*Aim of the exercise*. After locating the line with "ตอนนี้แต่งอยู่ แต่เป็นผสมๆกันอ่า ต่างประเทศ+โรแมน", reproduce that line and every one following it exactly, up to the end of the entries.

Extracted page text data:

-- -- --

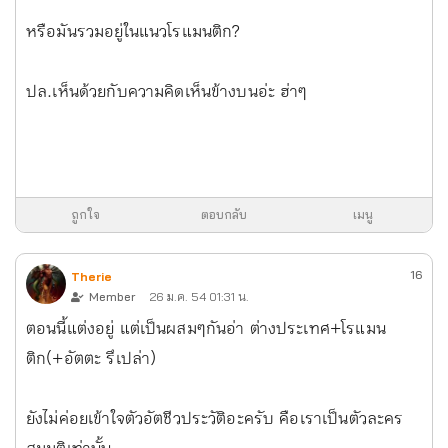
หรือมันรวมอยู่ในแนวโรแมนติก?
ปล.เห็นด้วยกับความคิดเห็นข้างบนอ่ะ ฮ่าๆ
ถูกใจ
ตอบกลับ
เมนู
16
Therie
Member
26 ม.ค. 54 01:31 น.
ตอนนี้แต่งอยู่ แต่เป็นผสมๆกันอ่า ต่างประเทศ+โรแมน
ติก(+อัตตะ รึเปล่า)
ยังไม่ค่อยเข้าใจตัวอัตชีวประวัติอะครับ คือเราเป็นตัวละคร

-- -- --

*Result*.
ตอนนี้แต่งอยู่ แต่เป็นผสมๆกันอ่า ต่างประเทศ+โรแมน
ติก(+อัตตะ รึเปล่า)
ยังไม่ค่อยเข้าใจตัวอัตชีวประวัติอะครับ คือเราเป็นตัวละคร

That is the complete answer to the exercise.